CETP TaqIB Genotype and Risk of CAD
When we adjusted for study number, sex, and age, the TaqIB genotype was significantly associated with the risk of CAD (P for linearity=0.001). The OR for CAD was 0.93 (0.84 to 1.04, P=0.2) in B1B2 individuals and 0.77 (0.66 to 0.89, P=0.001) in B2B2 individuals compared with B1B1 individuals. Other significant predictors of the risk of CAD were smoking, diabetes, BMI, systolic and diastolic blood pressure, total cholesterol, LDL-C, HDL-C, triglyceride levels (logarithmically transformed), and the use of alcohol. Because TaqIB genotype was associated with HDL-C and triglyceride levels (logarithmically transformed), we did not adjust for these variables in the subsequent analysis in this section.

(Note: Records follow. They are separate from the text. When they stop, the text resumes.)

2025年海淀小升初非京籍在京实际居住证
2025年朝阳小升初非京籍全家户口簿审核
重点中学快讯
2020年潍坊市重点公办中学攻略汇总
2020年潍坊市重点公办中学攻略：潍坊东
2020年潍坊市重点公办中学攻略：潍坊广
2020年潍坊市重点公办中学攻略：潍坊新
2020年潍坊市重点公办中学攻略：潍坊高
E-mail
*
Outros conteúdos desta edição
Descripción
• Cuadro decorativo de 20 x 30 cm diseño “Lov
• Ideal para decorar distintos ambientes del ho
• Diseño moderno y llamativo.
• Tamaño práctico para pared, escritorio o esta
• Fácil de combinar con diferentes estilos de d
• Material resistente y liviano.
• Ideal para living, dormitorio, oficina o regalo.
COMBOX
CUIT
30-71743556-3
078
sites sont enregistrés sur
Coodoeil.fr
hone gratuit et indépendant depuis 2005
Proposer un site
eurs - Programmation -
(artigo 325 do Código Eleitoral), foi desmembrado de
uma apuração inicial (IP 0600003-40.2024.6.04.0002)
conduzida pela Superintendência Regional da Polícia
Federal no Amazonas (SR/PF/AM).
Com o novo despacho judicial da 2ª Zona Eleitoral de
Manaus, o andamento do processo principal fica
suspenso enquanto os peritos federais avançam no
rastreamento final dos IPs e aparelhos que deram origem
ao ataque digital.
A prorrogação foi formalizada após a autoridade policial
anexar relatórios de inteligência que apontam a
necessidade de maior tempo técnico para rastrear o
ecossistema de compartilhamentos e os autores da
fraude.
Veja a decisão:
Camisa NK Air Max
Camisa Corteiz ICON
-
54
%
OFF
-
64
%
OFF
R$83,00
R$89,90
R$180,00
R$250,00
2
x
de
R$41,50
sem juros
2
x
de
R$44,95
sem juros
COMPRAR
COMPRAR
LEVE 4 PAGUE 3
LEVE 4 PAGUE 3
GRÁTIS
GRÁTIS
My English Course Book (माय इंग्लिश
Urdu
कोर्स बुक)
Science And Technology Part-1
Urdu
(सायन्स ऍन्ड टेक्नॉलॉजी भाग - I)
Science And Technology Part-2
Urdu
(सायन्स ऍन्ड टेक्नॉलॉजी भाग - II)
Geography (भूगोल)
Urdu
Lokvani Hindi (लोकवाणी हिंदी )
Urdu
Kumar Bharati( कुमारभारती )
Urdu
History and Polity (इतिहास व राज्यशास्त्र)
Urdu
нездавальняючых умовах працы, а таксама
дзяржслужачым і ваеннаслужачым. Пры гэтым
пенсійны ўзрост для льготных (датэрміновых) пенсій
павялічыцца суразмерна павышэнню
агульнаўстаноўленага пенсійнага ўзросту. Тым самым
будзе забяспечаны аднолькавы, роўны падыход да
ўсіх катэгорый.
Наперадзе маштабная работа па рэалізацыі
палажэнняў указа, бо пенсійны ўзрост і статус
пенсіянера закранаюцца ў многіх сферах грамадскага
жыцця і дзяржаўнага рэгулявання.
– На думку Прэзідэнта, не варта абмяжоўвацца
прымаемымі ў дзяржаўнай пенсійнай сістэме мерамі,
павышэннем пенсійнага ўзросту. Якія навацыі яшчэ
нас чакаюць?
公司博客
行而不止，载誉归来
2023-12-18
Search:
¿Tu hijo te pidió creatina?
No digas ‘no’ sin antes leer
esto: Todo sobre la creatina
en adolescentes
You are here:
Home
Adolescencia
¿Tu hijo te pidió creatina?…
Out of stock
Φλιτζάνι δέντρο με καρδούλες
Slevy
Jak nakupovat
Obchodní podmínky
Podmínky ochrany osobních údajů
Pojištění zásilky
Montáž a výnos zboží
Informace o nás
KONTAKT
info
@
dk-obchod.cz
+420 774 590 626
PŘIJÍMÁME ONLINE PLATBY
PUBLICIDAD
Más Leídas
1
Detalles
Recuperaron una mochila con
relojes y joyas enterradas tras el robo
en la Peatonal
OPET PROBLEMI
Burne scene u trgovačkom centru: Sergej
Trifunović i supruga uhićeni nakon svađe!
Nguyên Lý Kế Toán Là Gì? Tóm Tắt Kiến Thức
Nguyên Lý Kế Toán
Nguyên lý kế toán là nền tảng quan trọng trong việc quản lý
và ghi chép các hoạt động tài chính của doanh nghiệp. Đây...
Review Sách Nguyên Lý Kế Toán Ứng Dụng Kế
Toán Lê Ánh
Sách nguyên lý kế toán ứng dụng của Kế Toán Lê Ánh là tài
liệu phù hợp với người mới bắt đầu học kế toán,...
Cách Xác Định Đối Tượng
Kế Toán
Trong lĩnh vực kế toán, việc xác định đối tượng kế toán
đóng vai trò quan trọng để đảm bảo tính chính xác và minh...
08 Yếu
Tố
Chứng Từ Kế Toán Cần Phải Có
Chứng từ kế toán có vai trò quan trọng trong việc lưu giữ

After adjustment for study, sex, age, smoking, diabetes, BMI, systolic blood pressure, LDL-C, and use of alcohol, TaqIB genotype was still significantly associated with a lower risk of CAD: OR=0.95 (0.83 to 1.07) in B1B2 individuals and OR=0.78 (0.66 to 0.93) in B2B2 individuals compared with B1B1 individuals (P for linearity=0.008). On additional adjustment for HDL-C, this association was considerably attenuated and became statistically nonsignificant: OR=1.04 (0.90 to 1.19) in B1B2 individuals and OR=0.92 (0.77 to 1.11) in B2B2 individuals compared with B1B1 individuals (P for linearity=0.4). There was no significant heterogeneity between the studies for the relation between TaqIB genotype and CAD risk (P=0.8). There was significant heterogeneity between the studies for absolute CAD risk, but when we adjusted for this in the random-effects model, the point estimates were similar to those in the fixed-effects model. However, the 95% CIs were importantly narrower, causing the risk estimate for B1B2 individuals to become significant: OR=0.96 (0.92 to 0.99, P=0.03) in B1B2 individuals and OR=0.82 (0.75 to 0.91, P<0.0001) in B2B2 individuals compared with B1B1 individuals.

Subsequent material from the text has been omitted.